Thursday, July 24, 2008

Winded

Chicago is a vortex. A wet, sticky trap.

It’s the Bermuda Triangle of my relationships.

Even though I’m 30 miles outside the city, staying with a friend, memories of the Mad Scientist haunt my waking thoughts. Today was the first time I think I ever cried for him and it’s been two years since we first met and I discovered what it feels like to be happy. I mean, happy underneath your toenails happy. Happy in your earlobes and on every one of your nose hairs happy. Happy in your head. Happy in your heart.

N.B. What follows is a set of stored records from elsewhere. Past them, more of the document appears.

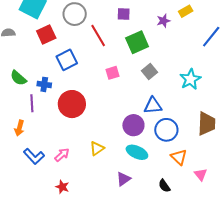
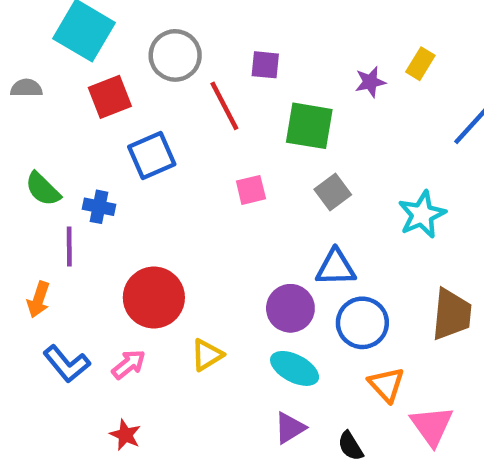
yellow rectangle: (186, 11) -> (420, 64), turned -32
purple square: (124, 14) -> (265, 65), moved
green square: (137, 42) -> (309, 126), turned 30
red circle: (72, 104) -> (154, 298), moved
pink triangle: (201, 174) -> (432, 426), size x1.5
purple triangle: (123, 179) -> (290, 428), moved

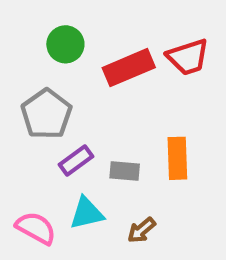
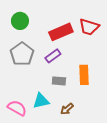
green circle: (65, 44) -> (20, 21), moved
red trapezoid: (188, 57) -> (89, 27), turned 35
purple rectangle: (76, 160) -> (53, 56), moved

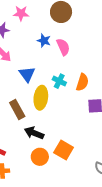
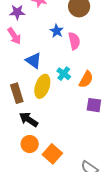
blue triangle: (27, 74) -> (33, 60), turned -30
orange square: (64, 150) -> (52, 154), moved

And then there’s Mr. Beer Man. He makes me the opposite of happy, but I did spend my unhappiest times with him in Chicago, so it will forever be connected to his slimy self.

Mr. Saffron, who you haven’t met yet, is a heady, luxurious whiff of sexy. He is subtly sarcastic, intelligent, cultured and fabulously easy on the eyes. When I had the super-sized falling out with Beer Man a few months ago, Saffron swooped in and trotted me off to a lovely French bistro and then Navy Pier, where we watched a plume of fireworks erupting over the lake. Inside, my heart was exploding in several different colors as well, but I had to play it cool. This wasn’t a date, per se, but instead, a chance to right the wrongs from the past. After all, he was the guy who, six years ago, expected sex on the first date and showed up drunk and two hours late on the second. That was all I had to go on, so I wanted a do-over. I wanted to see if he was still “that” guy. He wasn’t. Instead, he was older, wiser and apologetic. And he was genuine.

He hugged me tightly as my bus pulled up to the curb. He waited with me until he knew I was safe and even offered to send me off in a cab with a paid fare. And on this date, he didn’t expect anything and was fully sober. Being with him definitely made up for arriving back at the beer cave, where Mr. hops head let out a potent belch when I walked in his apartment.

And now, Mr. Beatle ends up standing in front of the restaurant I went to with friends at Ravinia, a ginormous outdoor concert venue in the burbs. What are the odds that I run into a guy I met on a plane four months ago in suburban Chicago on a Wednesday night? Crazy.

So yeah, Chicago just won’t set me free. Or is it the other way around?

I can only hope I get the job I applied for in Seattle. Seems I need a change of scenery. And I definitely need a change in men!